What needs to be done —
Go to the line containing "STEELERS NEWS" and retype it and every later line exactly as written, up to the last line of the entries. Keep pictures out.

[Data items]
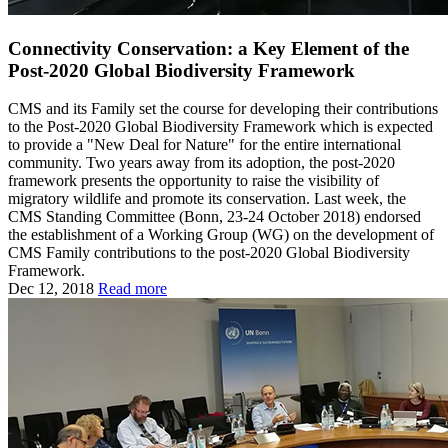
Connectivity Conservation: a Key Element of the
Post-2020 Global Biodiversity Framework
CMS and its Family set the course for developing their contributions
to the Post-2020 Global Biodiversity Framework which is expected
to provide a "New Deal for Nature" for the entire international
community. Two years away from its adoption, the post-2020
framework presents the opportunity to raise the visibility of
migratory wildlife and promote its conservation. Last week, the
CMS Standing Committee (Bonn, 23-24 October 2018) endorsed
the establishment of a Working Group (WG) on the development of
CMS Family contributions to the post-2020 Global Biodiversity
Framework.
Dec 12, 2018
Read more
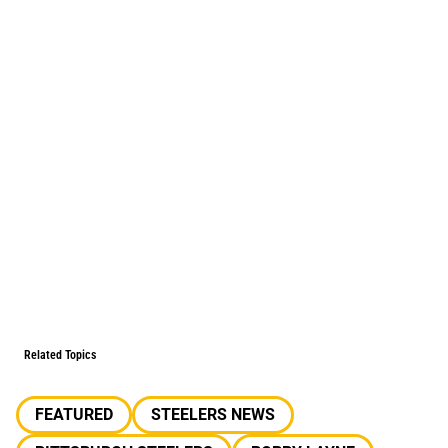
Related Topics
FEATURED
STEELERS NEWS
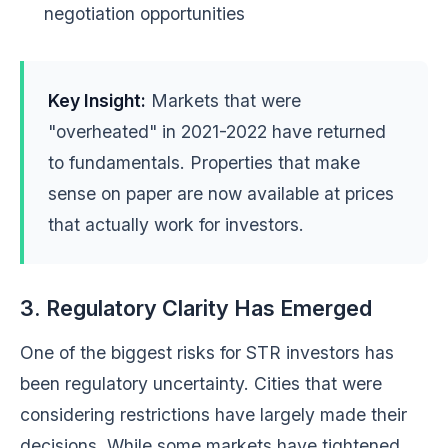
negotiation opportunities
Key Insight:
Markets that were
"overheated" in 2021-2022 have returned
to fundamentals. Properties that make
sense on paper are now available at prices
that actually work for investors.
3. Regulatory Clarity Has Emerged
One of the biggest risks for STR investors has
been regulatory uncertainty. Cities that were
considering restrictions have largely made their
decisions. While some markets have tightened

Finished task —
STEELERS NEWS
negotiation opportunities
Key Insight:
Markets that were
"overheated" in 2021-2022 have returned
to fundamentals. Properties that make
sense on paper are now available at prices
that actually work for investors.
3. Regulatory Clarity Has Emerged
One of the biggest risks for STR investors has
been regulatory uncertainty. Cities that were
considering restrictions have largely made their
decisions. While some markets have tightened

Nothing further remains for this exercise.